[DATA TO PROCESS]
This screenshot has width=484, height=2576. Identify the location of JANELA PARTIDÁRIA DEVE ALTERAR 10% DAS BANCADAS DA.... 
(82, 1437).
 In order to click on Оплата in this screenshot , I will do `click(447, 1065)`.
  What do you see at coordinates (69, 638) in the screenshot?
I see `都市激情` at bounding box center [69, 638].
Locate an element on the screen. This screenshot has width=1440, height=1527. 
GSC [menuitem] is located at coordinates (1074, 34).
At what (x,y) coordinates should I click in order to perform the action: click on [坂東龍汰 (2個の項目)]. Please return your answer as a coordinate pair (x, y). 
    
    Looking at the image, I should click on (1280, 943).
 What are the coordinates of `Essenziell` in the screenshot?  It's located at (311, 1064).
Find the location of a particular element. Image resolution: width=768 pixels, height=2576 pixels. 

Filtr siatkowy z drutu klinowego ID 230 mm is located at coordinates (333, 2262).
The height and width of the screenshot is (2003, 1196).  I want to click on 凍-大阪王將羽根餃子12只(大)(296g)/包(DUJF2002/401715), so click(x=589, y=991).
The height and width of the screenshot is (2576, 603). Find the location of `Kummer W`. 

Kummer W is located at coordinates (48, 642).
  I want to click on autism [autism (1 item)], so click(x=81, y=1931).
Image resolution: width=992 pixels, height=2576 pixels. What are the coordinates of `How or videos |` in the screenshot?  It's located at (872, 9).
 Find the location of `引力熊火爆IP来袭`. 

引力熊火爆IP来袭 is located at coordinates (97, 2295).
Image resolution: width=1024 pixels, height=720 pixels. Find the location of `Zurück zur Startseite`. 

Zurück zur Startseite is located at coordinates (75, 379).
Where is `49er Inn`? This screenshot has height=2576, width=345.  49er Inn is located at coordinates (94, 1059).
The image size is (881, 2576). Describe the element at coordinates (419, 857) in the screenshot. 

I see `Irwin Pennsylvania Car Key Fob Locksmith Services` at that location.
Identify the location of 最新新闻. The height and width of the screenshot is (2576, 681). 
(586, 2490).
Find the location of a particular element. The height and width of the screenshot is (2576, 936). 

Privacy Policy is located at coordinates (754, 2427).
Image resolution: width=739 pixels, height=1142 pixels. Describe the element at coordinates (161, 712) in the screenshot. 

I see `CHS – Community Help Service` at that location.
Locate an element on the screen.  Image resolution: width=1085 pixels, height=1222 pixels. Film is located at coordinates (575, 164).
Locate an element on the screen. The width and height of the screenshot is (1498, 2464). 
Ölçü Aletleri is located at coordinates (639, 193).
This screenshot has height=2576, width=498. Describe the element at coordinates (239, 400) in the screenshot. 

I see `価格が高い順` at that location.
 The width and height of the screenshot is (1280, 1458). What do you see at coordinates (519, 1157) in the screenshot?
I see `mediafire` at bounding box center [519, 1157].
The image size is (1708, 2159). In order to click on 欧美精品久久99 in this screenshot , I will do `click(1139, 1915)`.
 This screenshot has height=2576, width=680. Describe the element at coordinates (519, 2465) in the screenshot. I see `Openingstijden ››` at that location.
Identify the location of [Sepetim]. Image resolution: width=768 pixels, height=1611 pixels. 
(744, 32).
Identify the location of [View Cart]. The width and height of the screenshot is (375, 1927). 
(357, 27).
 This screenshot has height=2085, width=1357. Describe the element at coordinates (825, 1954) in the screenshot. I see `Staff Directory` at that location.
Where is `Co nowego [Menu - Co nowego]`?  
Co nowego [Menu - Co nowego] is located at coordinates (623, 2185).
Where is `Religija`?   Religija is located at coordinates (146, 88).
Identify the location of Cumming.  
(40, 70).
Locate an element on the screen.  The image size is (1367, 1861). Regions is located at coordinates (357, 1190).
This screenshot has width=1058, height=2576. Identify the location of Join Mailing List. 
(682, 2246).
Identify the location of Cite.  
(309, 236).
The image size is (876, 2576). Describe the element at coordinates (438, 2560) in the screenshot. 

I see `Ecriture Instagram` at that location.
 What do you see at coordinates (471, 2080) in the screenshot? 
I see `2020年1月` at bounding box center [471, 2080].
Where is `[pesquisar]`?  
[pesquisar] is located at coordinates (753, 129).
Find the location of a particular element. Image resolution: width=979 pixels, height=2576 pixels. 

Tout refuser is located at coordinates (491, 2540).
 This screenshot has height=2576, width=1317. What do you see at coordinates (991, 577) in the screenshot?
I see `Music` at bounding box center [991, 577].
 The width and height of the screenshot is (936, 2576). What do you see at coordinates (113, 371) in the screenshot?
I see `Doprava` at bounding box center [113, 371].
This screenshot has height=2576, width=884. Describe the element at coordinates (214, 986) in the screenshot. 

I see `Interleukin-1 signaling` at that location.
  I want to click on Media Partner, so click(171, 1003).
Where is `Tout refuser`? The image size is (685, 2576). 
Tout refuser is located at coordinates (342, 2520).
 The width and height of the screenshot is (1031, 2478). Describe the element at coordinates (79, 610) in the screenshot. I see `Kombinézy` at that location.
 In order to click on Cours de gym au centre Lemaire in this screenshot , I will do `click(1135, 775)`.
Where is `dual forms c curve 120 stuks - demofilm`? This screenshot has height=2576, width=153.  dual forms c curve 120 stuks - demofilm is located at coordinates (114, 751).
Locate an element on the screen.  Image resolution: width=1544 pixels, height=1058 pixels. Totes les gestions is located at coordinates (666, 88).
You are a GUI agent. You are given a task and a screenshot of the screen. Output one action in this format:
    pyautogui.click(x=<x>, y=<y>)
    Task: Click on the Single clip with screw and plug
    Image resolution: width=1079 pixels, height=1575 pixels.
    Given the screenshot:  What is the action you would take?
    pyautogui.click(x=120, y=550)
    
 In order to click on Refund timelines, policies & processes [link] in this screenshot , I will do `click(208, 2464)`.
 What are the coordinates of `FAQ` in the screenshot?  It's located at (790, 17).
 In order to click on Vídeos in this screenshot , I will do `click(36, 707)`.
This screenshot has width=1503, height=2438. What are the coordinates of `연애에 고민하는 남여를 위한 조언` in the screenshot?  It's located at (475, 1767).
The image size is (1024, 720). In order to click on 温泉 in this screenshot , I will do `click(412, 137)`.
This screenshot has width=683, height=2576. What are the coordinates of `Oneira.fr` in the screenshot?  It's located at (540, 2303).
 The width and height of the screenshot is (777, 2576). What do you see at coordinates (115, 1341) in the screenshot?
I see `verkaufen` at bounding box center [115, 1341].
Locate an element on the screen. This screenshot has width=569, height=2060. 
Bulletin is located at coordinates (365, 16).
[/DATA TO PROCESS]
INSTRUCTIONS FOR THE TASK = Quote every record above exactly.

RESULT FOR THIS EXERCISE =
This screenshot has width=484, height=2576. Identify the location of JANELA PARTIDÁRIA DEVE ALTERAR 10% DAS BANCADAS DA.... 
(82, 1437).
 In order to click on Оплата in this screenshot , I will do `click(447, 1065)`.
  What do you see at coordinates (69, 638) in the screenshot?
I see `都市激情` at bounding box center [69, 638].
Locate an element on the screen. This screenshot has width=1440, height=1527. 
GSC [menuitem] is located at coordinates (1074, 34).
At what (x,y) coordinates should I click in order to perform the action: click on [坂東龍汰 (2個の項目)]. Please return your answer as a coordinate pair (x, y). 
    
    Looking at the image, I should click on (1280, 943).
 What are the coordinates of `Essenziell` in the screenshot?  It's located at (311, 1064).
Find the location of a particular element. Image resolution: width=768 pixels, height=2576 pixels. 

Filtr siatkowy z drutu klinowego ID 230 mm is located at coordinates (333, 2262).
The height and width of the screenshot is (2003, 1196).  I want to click on 凍-大阪王將羽根餃子12只(大)(296g)/包(DUJF2002/401715), so click(x=589, y=991).
The height and width of the screenshot is (2576, 603). Find the location of `Kummer W`. 

Kummer W is located at coordinates (48, 642).
  I want to click on autism [autism (1 item)], so click(x=81, y=1931).
Image resolution: width=992 pixels, height=2576 pixels. What are the coordinates of `How or videos |` in the screenshot?  It's located at (872, 9).
 Find the location of `引力熊火爆IP来袭`. 

引力熊火爆IP来袭 is located at coordinates (97, 2295).
Image resolution: width=1024 pixels, height=720 pixels. Find the location of `Zurück zur Startseite`. 

Zurück zur Startseite is located at coordinates (75, 379).
Where is `49er Inn`? This screenshot has height=2576, width=345.  49er Inn is located at coordinates (94, 1059).
The image size is (881, 2576). Describe the element at coordinates (419, 857) in the screenshot. 

I see `Irwin Pennsylvania Car Key Fob Locksmith Services` at that location.
Identify the location of 最新新闻. The height and width of the screenshot is (2576, 681). 
(586, 2490).
Find the location of a particular element. The height and width of the screenshot is (2576, 936). 

Privacy Policy is located at coordinates (754, 2427).
Image resolution: width=739 pixels, height=1142 pixels. Describe the element at coordinates (161, 712) in the screenshot. 

I see `CHS – Community Help Service` at that location.
Locate an element on the screen.  Image resolution: width=1085 pixels, height=1222 pixels. Film is located at coordinates (575, 164).
Locate an element on the screen. The width and height of the screenshot is (1498, 2464). 
Ölçü Aletleri is located at coordinates (639, 193).
This screenshot has height=2576, width=498. Describe the element at coordinates (239, 400) in the screenshot. 

I see `価格が高い順` at that location.
 The width and height of the screenshot is (1280, 1458). What do you see at coordinates (519, 1157) in the screenshot?
I see `mediafire` at bounding box center [519, 1157].
The image size is (1708, 2159). In order to click on 欧美精品久久99 in this screenshot , I will do `click(1139, 1915)`.
 This screenshot has height=2576, width=680. Describe the element at coordinates (519, 2465) in the screenshot. I see `Openingstijden ››` at that location.
Identify the location of [Sepetim]. Image resolution: width=768 pixels, height=1611 pixels. 
(744, 32).
Identify the location of [View Cart]. The width and height of the screenshot is (375, 1927). 
(357, 27).
 This screenshot has height=2085, width=1357. Describe the element at coordinates (825, 1954) in the screenshot. I see `Staff Directory` at that location.
Where is `Co nowego [Menu - Co nowego]`?  
Co nowego [Menu - Co nowego] is located at coordinates (623, 2185).
Where is `Religija`?   Religija is located at coordinates (146, 88).
Identify the location of Cumming.  
(40, 70).
Locate an element on the screen.  The image size is (1367, 1861). Regions is located at coordinates (357, 1190).
This screenshot has width=1058, height=2576. Identify the location of Join Mailing List. 
(682, 2246).
Identify the location of Cite.  
(309, 236).
The image size is (876, 2576). Describe the element at coordinates (438, 2560) in the screenshot. 

I see `Ecriture Instagram` at that location.
 What do you see at coordinates (471, 2080) in the screenshot? 
I see `2020年1月` at bounding box center [471, 2080].
Where is `[pesquisar]`?  
[pesquisar] is located at coordinates (753, 129).
Find the location of a particular element. Image resolution: width=979 pixels, height=2576 pixels. 

Tout refuser is located at coordinates (491, 2540).
 This screenshot has height=2576, width=1317. What do you see at coordinates (991, 577) in the screenshot?
I see `Music` at bounding box center [991, 577].
 The width and height of the screenshot is (936, 2576). What do you see at coordinates (113, 371) in the screenshot?
I see `Doprava` at bounding box center [113, 371].
This screenshot has height=2576, width=884. Describe the element at coordinates (214, 986) in the screenshot. 

I see `Interleukin-1 signaling` at that location.
  I want to click on Media Partner, so click(171, 1003).
Where is `Tout refuser`? The image size is (685, 2576). 
Tout refuser is located at coordinates (342, 2520).
 The width and height of the screenshot is (1031, 2478). Describe the element at coordinates (79, 610) in the screenshot. I see `Kombinézy` at that location.
 In order to click on Cours de gym au centre Lemaire in this screenshot , I will do `click(1135, 775)`.
Where is `dual forms c curve 120 stuks - demofilm`? This screenshot has height=2576, width=153.  dual forms c curve 120 stuks - demofilm is located at coordinates (114, 751).
Locate an element on the screen.  Image resolution: width=1544 pixels, height=1058 pixels. Totes les gestions is located at coordinates (666, 88).
You are a GUI agent. You are given a task and a screenshot of the screen. Output one action in this format:
    pyautogui.click(x=<x>, y=<y>)
    Task: Click on the Single clip with screw and plug
    Image resolution: width=1079 pixels, height=1575 pixels.
    Given the screenshot:  What is the action you would take?
    pyautogui.click(x=120, y=550)
    
 In order to click on Refund timelines, policies & processes [link] in this screenshot , I will do `click(208, 2464)`.
 What are the coordinates of `FAQ` in the screenshot?  It's located at (790, 17).
 In order to click on Vídeos in this screenshot , I will do `click(36, 707)`.
This screenshot has width=1503, height=2438. What are the coordinates of `연애에 고민하는 남여를 위한 조언` in the screenshot?  It's located at (475, 1767).
The image size is (1024, 720). In order to click on 温泉 in this screenshot , I will do `click(412, 137)`.
This screenshot has width=683, height=2576. What are the coordinates of `Oneira.fr` in the screenshot?  It's located at (540, 2303).
 The width and height of the screenshot is (777, 2576). What do you see at coordinates (115, 1341) in the screenshot?
I see `verkaufen` at bounding box center [115, 1341].
Locate an element on the screen. This screenshot has width=569, height=2060. 
Bulletin is located at coordinates (365, 16).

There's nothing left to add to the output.